A minimum of 21 subspecies have been described, usually geographically separated but sometimes with geographic ranges sharing a border

Butterflies flitted among flowers beside South Boulder Creek, in Boulder's greenbelt near the town of Marshall. Common ringlets, Coenonympha tullia, had caught my attention, and I was stalking one, trying to get a good photo. It was an attractive butterfly, but an additional interest was generated by the thought that these ringlets looked slightly different ringlets that I had stalked years previously, on Marshall Pass, which crosses the Continental Divide south of Monarch Pass. 

Common ringlets have a large geographic range, from Alaska to the Baja Peninsula along the west coast, and from Arizona to southern Canada along the Rocky Mountains. In southern Canada they extend east to New Brunwick and from New England south to Long Island. Imagine the environments that they live in--from marine saltmarshes to subalpine meadows, and from deserts in Mexico to deciduous forests in New England. Surely, they must be adapted to a variety of environments. 

A minimum of 21 subspecies have been described, usually geographically separated but sometimes with geographic ranges sharing a border. Subspecies are intended to recognize variations in color or pattern or size or behavior or physiology that are not quite of sufficient magnitude to justify species status. These differences might be attributed either to adaptation to different environments or to long term isolation that allows differences to accumulate by chance. Reproductive isolation sets the lineages free to follow independent evolutionary trajectories. 

Perhaps the most familiar definition of a species, from Professor Ernst Mayr, is "species are groups of interbreeding natural populations that are reproductively isolated from other such groups." This definition is applicable to sexual species, but it does not apply to all species, and for many species it is difficult to determine who is mating with whom in natural populations. 

Advances in genetics, and particularly the ability to examine thousands of genes in an individual, and to compare samples of from several populations, allow us to make inferences about the presence and the magnitude of gene flow (via migration and mating among populations). Two lines of studies, both involving common ringlets, illustrate how this is done and how the results can differ.

In California, Oregon and Nevada, a group of species is known as the "tullia group" -- each is very similar to the common ringlet, but differences have inspired biologists to name them as separate species. Furthermore, these species also have subspecies. 

A study intended to test the validity of these species included samples from 21 populations, and 5 supspecies within 3 species of the tullia group. Genetic analyses found that each population contained high levels of genetic variation, meaning that many genes had 2 to 14 alleles, or multiple forms, analogous to the A, B, and O alleles at the ABO gene in humans. But the differences between populations were usually so small as to be insignificant. Only one subspecies was justified, for it was marginally differentiated from all others. But all the other subspecies as well as the three species were judged to be the same--no evidence of reproductive isolation was found. The authors recommended that the "tullia group" should be dropped, and all populations be recognized as common ringlets.
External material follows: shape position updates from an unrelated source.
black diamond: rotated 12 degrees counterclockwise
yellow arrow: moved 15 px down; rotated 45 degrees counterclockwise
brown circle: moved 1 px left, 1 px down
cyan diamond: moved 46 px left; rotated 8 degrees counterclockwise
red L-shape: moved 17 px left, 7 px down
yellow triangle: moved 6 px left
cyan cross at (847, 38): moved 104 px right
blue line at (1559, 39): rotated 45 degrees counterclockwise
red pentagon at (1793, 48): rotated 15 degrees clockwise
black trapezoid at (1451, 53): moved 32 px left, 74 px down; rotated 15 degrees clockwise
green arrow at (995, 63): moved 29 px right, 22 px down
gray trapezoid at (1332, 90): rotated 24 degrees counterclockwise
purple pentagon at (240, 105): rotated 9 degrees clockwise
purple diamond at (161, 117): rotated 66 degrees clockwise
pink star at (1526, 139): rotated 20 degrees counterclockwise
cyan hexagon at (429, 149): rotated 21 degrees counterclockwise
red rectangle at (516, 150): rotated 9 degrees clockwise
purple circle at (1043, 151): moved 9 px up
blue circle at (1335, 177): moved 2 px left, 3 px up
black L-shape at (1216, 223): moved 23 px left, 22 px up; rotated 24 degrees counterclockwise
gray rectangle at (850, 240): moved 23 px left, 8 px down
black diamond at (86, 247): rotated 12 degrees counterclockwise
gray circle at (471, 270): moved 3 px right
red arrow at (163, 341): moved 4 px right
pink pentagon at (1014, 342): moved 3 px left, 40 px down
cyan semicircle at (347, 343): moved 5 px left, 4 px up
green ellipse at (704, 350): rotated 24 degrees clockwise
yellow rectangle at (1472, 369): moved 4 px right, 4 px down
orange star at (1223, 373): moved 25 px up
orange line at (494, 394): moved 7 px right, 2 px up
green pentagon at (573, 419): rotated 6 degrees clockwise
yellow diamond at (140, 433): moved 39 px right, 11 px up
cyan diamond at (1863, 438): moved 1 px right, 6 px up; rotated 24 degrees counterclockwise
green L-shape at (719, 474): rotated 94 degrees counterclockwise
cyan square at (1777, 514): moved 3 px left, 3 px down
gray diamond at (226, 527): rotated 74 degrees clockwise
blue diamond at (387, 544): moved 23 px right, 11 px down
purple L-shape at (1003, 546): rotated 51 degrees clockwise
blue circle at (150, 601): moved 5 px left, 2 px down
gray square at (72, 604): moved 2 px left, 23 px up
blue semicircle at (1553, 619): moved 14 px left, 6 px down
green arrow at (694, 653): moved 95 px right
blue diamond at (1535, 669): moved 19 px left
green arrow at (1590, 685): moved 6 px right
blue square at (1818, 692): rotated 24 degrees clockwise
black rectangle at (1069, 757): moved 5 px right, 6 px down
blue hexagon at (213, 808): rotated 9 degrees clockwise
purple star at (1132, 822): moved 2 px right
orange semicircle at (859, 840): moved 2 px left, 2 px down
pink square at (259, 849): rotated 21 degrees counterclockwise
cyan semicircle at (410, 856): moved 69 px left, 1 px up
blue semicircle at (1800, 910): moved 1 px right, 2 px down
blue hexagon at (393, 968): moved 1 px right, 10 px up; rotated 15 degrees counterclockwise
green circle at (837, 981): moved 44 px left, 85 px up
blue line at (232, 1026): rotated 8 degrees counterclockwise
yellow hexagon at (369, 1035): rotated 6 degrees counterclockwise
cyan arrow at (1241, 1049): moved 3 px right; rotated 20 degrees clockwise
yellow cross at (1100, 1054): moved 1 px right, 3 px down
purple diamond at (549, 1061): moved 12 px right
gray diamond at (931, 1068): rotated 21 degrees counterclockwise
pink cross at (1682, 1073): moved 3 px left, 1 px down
A similar series of studies into reproductive isolation in common ringlets was conducted on subspecies at the shore in New Brunswick. Two subspecies of common ringlets, the maritime ringlet, C. t. nipisiquit, and C. t. inornata (meaning unadorned) shared a common distributional boundary at the edge of salt marshes. C. t. nipisiquit has a tiny distribution, just 6 populations in salt marshes. C. t. inornata had a wider distribution, in meadows near salt marshes. These were parapatric subspecies, meaning that they occupied adjacent sites but never the same site. 

Larvae of the maritime ringlet were occasionally inundated in salt water, a test that larvae of inornate ringlets never faced. Experimental studies of this difference showed that all of the maritime larvae survived 24 hours of immersion, whereas most of the inornate ringlets perished. Furthermore, the maritime ringlet's favored larval host plant is salt meadow cordgrass, Spartina patens, while the inornate larvae cannot survive on salt meadow cordgrass. The maritime ringlet's unique adaptations to salt marshes justified recognition of the maritime subspecies to species status. 

A genetic test of reproductive isolation estimated that gene flow between maritime and inornate ringlets ceased 95,000 years ago, and also found resounding evidence that these were distinct species. The maritime ringlet now bears the name Coenonympha nipisiquit. 

So now I am wondering about the common ringlets near the town of Marshall versus those on Marshall Pass, more than a mile higher. They appeared different to me. But ringlets have taught us that a definitive test for reproductive isolation is to compare the populations using genomic techniques.